Минутой позже уже в его личном кабинете, где одну стену занимали массивные дверцы сейфового хранилища, а другую – окно, через которое он то и дело поглядывал на подчиненных, Орфео безумным шепотом проговорил:
– Естественно, писцы всегда правят тексты своих хозяев, добавляют запятую там, дефис здесь. Ну и орфографию, об этом и говорить не стоит. Если тебе предложено написать слово «переосведетильствовать», хотя надо – «переосвидетельствовать», или «анус» вместо «аниса», а такое иногда случается, что еще остается делать, не оставлять же как есть?
Его голос уже звучал громче, и Алессандро понял, что к концу разговора Орфео будет рвать и метать.
– А теперь прибавь деепричастия, неправильно использованные предлоги, и пошло-поехало. Мы это исправляем. Должны. И презираем наших хозяев, если они не сильны в грамматике. Ах, именно здесь и происходит великий скачок! Я тебе скажу. Это случается, когда благословенный вливает в тело писца достаточно сока, который течет по белым, как кость, долинам луны… – Орфео внезапно подпрыгнул, словно в него воткнули булавку. – И Марса! – извиняющимся тоном добавил он.
– Что?
– Да, великий скачок – дар святого благодатного сока от благословенного.
– Я не понимаю, Орфео.
– Это означает, что я пишу, как считаю нужным!
– Ты пишешь?
– Да. Вчера, к примеру, батальон бельсальеров
[57]
собирались перебросить в новый сектор на реке Изонцо, но я отправил их в лагерь в долину реки По, забрал пулеметы и выписал им кучу говядины.
– Почему?
– Потому что, – со всей серьезностью ответил Орфео, – когда наступит конец света, плащ благословенного прикроет долину реки По.

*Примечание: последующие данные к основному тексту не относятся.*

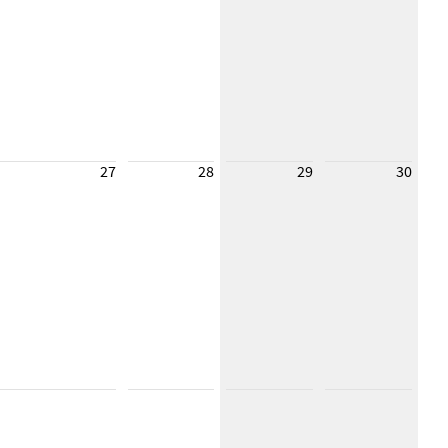
27
28
29
30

– Господи, Орфео, – выдохнул Алессандро.
– Это еще ерунда! Думаешь, сам король избежал моей движимой соком редактуры? Ни единое из его слов, которые проходят через меня, не остается без изменений: разумеется, я все делаю тонко, но мне необходимо оставить свой след в истории, поэтому я все разбираю на части, а потом складываю воедино.